Pets at Home Group (LON: PETS) – FY20 Interim Results for the 28 week period to 10th October 2019.
· First anniversary of launching our pet care strategy, which continues to deliver strong results
· Sustained momentum in Retail business, with like-for-like# (LFL) revenue growth of 7.8%
o Omnichannel revenues# up 31.7% to £46.5m
o Stores delivering positive LFL# revenue growth and a solid operating margin
· Vet Group underlying business performing well, with LFL# revenue growth of 6.4%
o First Opinion customer sales# growth across all vet practices of 11.8%, with Joint Venture (JV) practice LFL# of 14.0% and mature practice sales again growing ahead of the market
o Planned changes to fee arrangements for Joint Venture practices starting to have positive impact: increasing practice profitability and improving our Group cash performance
o JV practice buy outs now complete: total of 57 sites, with 36 having subsequently closed
· We are introducing more customers to our complete pet care offer:
o Number of VIPs who purchase both products and a service has grown 22% year-on-year, and now represents c16% of all active members
o Number of subscription customers across the Group is now over 790,000
· Group underlying PBT, on a comparable pre-IFRS16 basis, up 18.9% year-on-year to £45.0m1,#, driven by quality revenue growth in Retail converting strongly to profit
· Given progress in the first half, we remain confident about the rest of the year despite continued consumer uncertainty, and expect full year profit towards top end of current market consensus2
· After over 9 years as Chairman, succession plan for Tony DeNunzio commenced
Comment from Peter Pritchard, Pets at Home Group Chief Executive Officer
“I am very pleased with what we have achieved in the first half of the year. We have executed our plans well, and this has been reflected in the strong customer sales growth across the Group. Our commitment, and that of the Group’s Joint Venture Partners, is to make sure pets and their owners get the very best advice, care and products; and this has led to record levels of VIPs, First Opinion practice clients and subscription customers. In short, our pet care strategy is working.

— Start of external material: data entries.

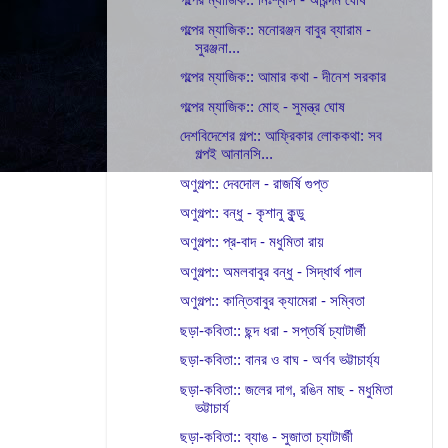
গল্পের ম্যাজিক:: মনোরঞ্জন বাবুর ব্যারাম -
সুরঞ্জনা...
গল্পের ম্যাজিক:: আমার কথা - দীনেশ সরকার
গল্পের ম্যাজিক:: মোহ - সুমন্ত্র ঘোষ
দেশবিদেশের গল্প:: আফ্রিকার লোককথা: সব
গল্পই আনানসি...
অণুগল্প:: দেবদোল - রাজর্ষি গুপ্ত
অণুগল্প:: বন্ধু - কৃশানু কুন্ডু
অণুগল্প:: প্র-বাদ - মধুমিতা রায়
অণুগল্প:: অমলবাবুর বন্ধু - সিদ্ধার্থ পাল
অণুগল্প:: কান্তিবাবুর ক্যামেরা - সম্বিতা
ছড়া-কবিতা:: ছন্দ ধরা - সপ্তর্ষি চ্যাটার্জী
ছড়া-কবিতা:: বানর ও বাঘ - অর্ণব ভট্টাচার্য্য
ছড়া-কবিতা:: জলের দাগ, রঙিন মাছ - মধুমিতা
ভট্টাচার্য
ছড়া-কবিতা:: ব্যাঙ - সুজাতা চ্যাটার্জী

We have seen sustained momentum in Retail, with a 2-year like-for-like of 13%. This has been complemented by a meticulous delivery of our Vet Group recalibration. The programme to buy out a number of Joint Venture practices is already complete, whilst changes we have made to the fee arrangements for ongoing practices are already showing signs of positive progress and will be followed by further planned adjustments in the second half of the year.
All this provides a strong foundation, meaning we have much to look forward to in FY20 and beyond, and we now expect to return to profit growth a year ahead of our original plan. In the meantime, we will remain focussed on serving our customers, their pets and our partners better than ever before.”
We have been successful in sustaining profit growth in Retail and expect this to continue. In the Vet Group, the second half of FY20 will see the full impact of changes to the fee arrangements for ongoing JV practices, in line with our original plan. In addition, we will incur certain pre-opening costs associated with the capacity extension at Dick White Referrals, plus the opening of our fifth Specialist Referral centre in Scotland, all of which will reduce Vet Group underlying profit in the year.
Due to the progress we have made in the first half of FY20, we are confident about the rest of the year and now expect to deliver full year underlying profit growth, with Group underlying profit before tax# on a pre-IFRS16 basis towards the top end of current market consensus.
We now expect full year Group underlying free cashflow to be broadly flat, despite the previously disclosed one-off outflow of £10.7m relating to a change in timing to Corporation Tax payments.
New openings will include up to five new stores, grooming salons and vet practices, and the one-off programme to buy out a number of JV practices is now complete.
Our focus remains on sustaining the return to profit growth and we expect to generate further underlying profit and free cashflow growth from FY21, despite the potential headwind posed to Retail gross margin by USD currency movements.